Ordering the y-axis values in a dotplot

Hi, I’m trying to make a “dotplot”, e.g. see here, with Plots.jl. It mostly works, but I would like to order the categorical values that are shown on the y-axis.

Here is what I have so far,

newplot%20(9)

It is produced by

@df d2d scatter(:when, :volume, xrotation=30, markersize=4, markeralpha=0.01, legend=nothing, group=:mover)

:volume is a categorical column. I have sorted the levels, …

> levels(d2d[:volume])
14-element Array{String,1}:
 "VPD430(GM2)"
 "VPD434(GM2)"
 "VPD435(GM2)"
 "VPD436(GM2)"
 "VPD440(GM2)"
 "VPD441(GM2)"
 "VPD442(GM2)"
...

But the plot does not honor this sorting.

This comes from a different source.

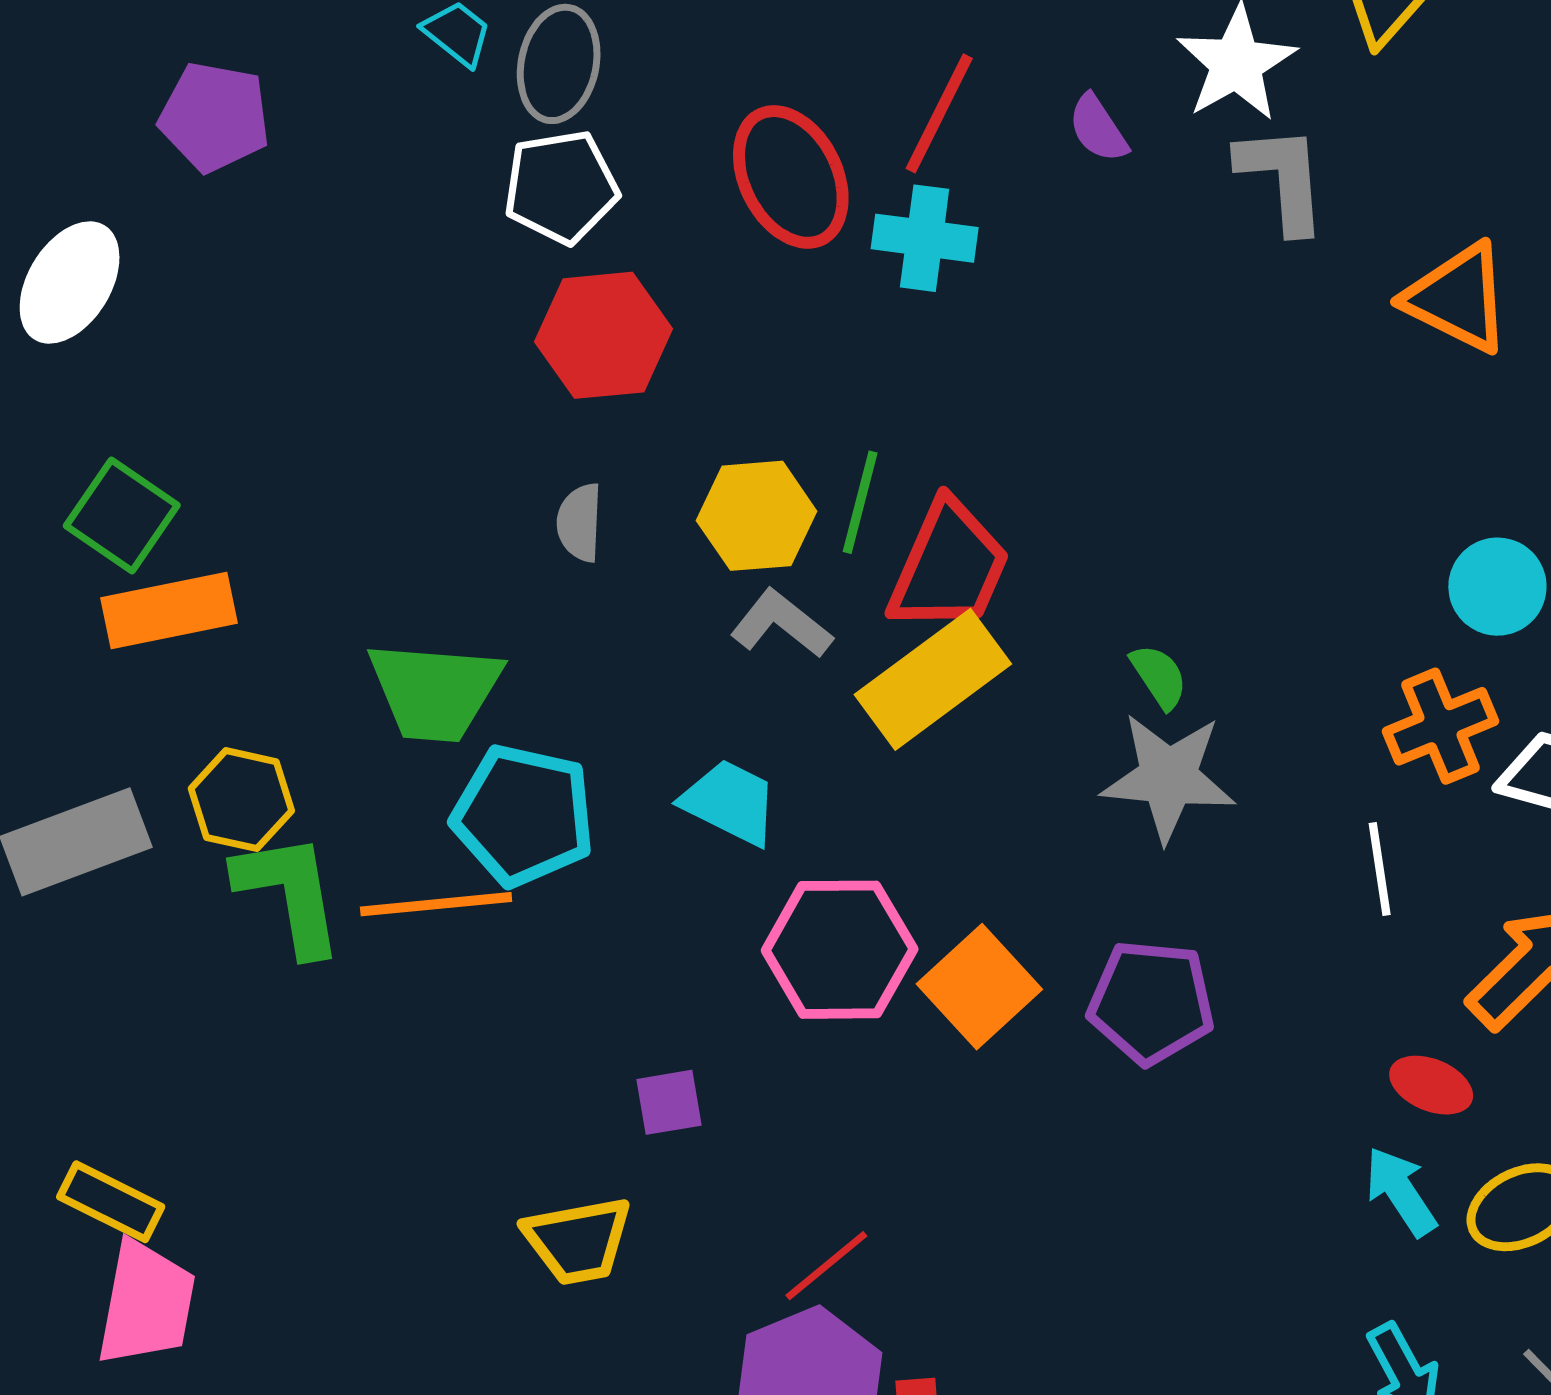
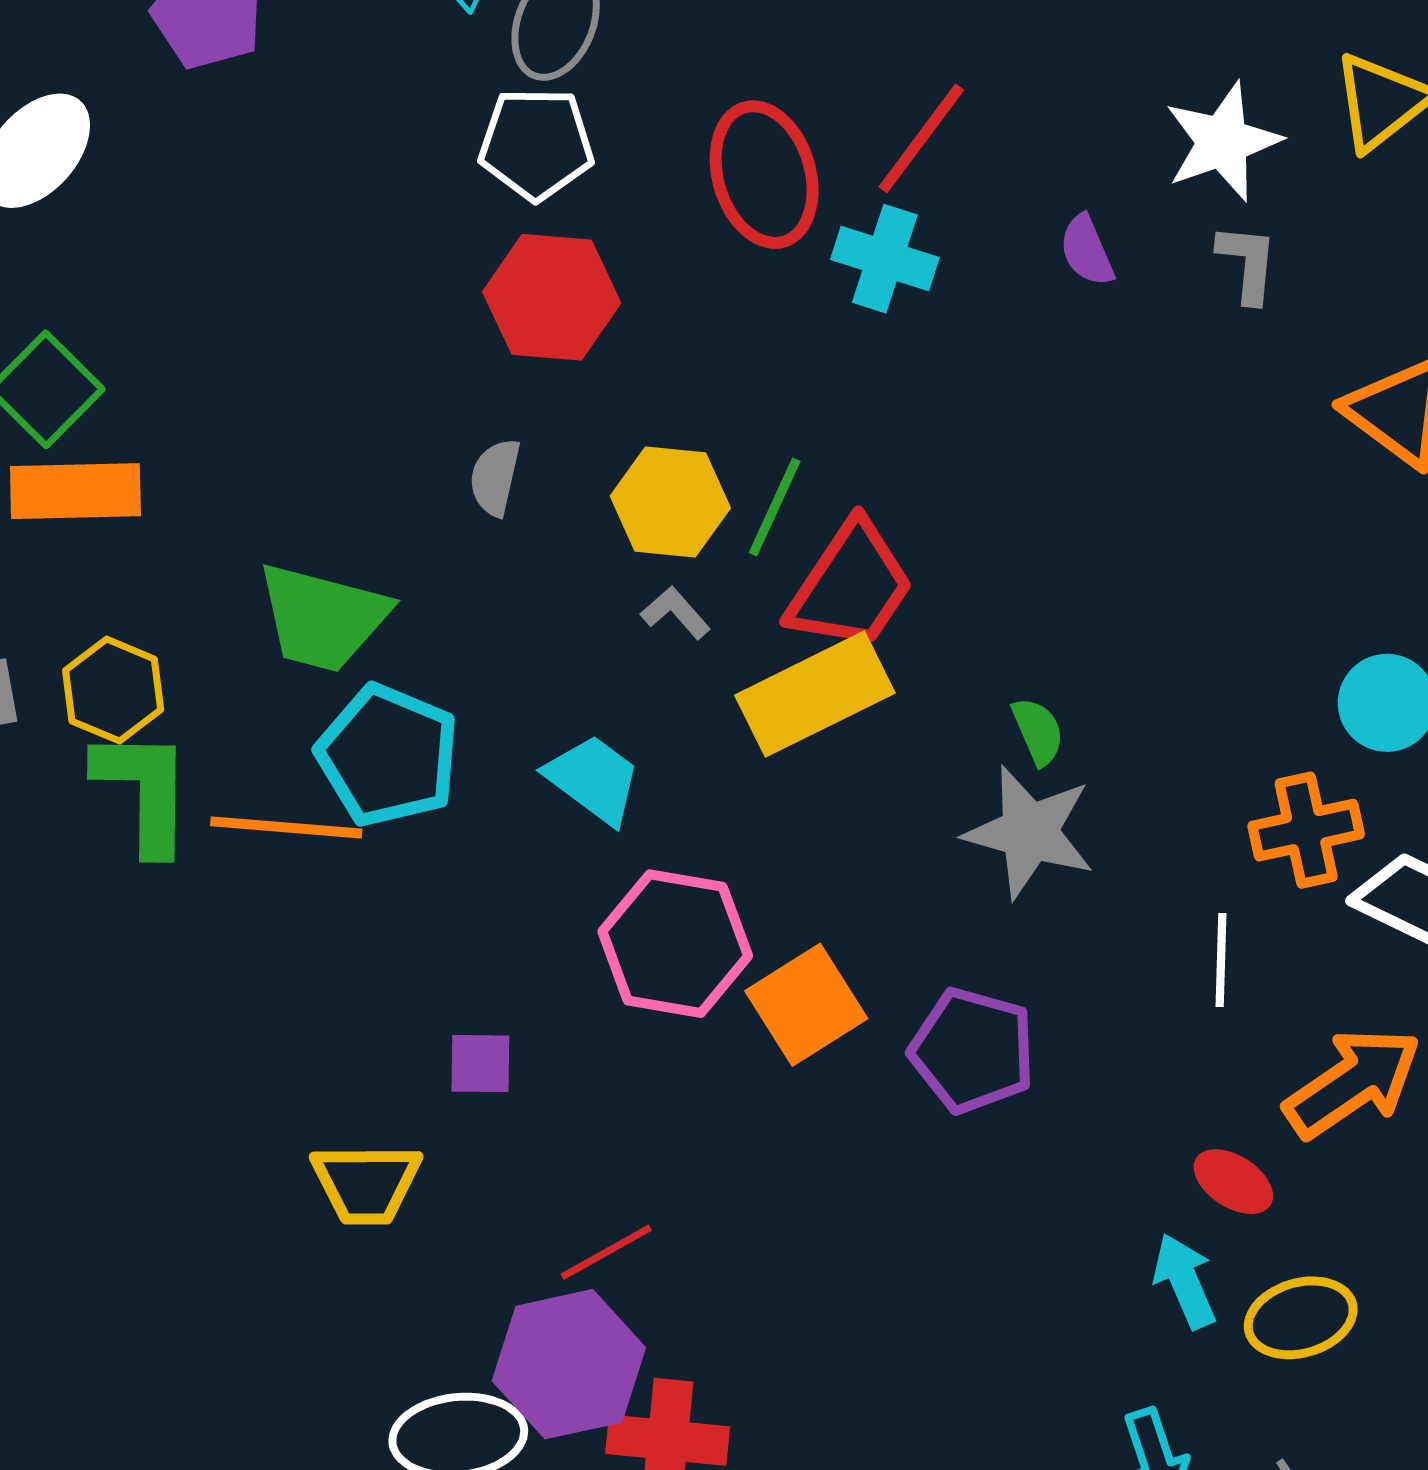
purple semicircle: (1098, 128) -> (1087, 251), moved
gray L-shape: (1282, 178) -> (1248, 263), size x0.7
gray L-shape: (781, 624) -> (676, 613), size x0.7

I even sorted the whole DataFrame by :volume and that didn’t change the ordering of the values on the y-axis. Does anyone know how to order the categorical values on the y-axis? Thanks! – Adam

An easy way to do it would be to replace :volume with a number specifying the y location, then override yticks to show the names, e.g. scatter(:when, :numvolume, ticks = (1:14, levels(:volume)). But agreed it would make sense if StatPlots would respect the level-order of ordered categorical columns.

1 Like

Thanks! Along what you suggested, this works nicely (though is very verbose)…

@df d2d scatter(:when, d2d[:volume].refs, ticks=(1:length(levels(:volume)), levels(:volume)), xrotation=30, markersize=4, markeralpha=0.01, group=:mover)

I wonder if it is an issue with categorical arrays or with @df (see discussion here).

Does

scatter(d2d[:when], d2d[:volume])

produce the correct order?

Doesn’t look good…

> scatter(d2d[:when], d2d[:volume])
No user recipe defined for CategoricalArrays.CategoricalString{UInt32}

Looks like a bug, ideally we should support any AbstractArray, could you open an issue at Plots.jl repository?

julia> CategoricalArrays.CategoricalString{UInt32} <: AbstractArray
false

Ups, my bad, so the problem is not supporting the container type but supporting categorical values. In particular seems like we should allow categorical values in Plots using their own ordering. Not sure why the @df macro would work at all then, will investigate.

EDIT: actually at least in my hands it does not work:

julia> @df df scatter(:x, :x)
ERROR: No user recipe defined for CategoricalArrays.CategoricalValue{Int64,UInt32}

I wonder if this is something the @df macro should take care of or if it’s actually simpler to fix it in Plots (may be as simple as widening some method signatures to accept categorical values).

Would be best to fix in Plots IMHO. Maybe just having a type recipe on them? I guess the ordering means they need some special treatment. Essentially they should be treated more like symbols/strings in the code I guess.

1 Like

Yes, I think they should be treated like string and comparing with isless or sorting with sort will automatically give the correct order.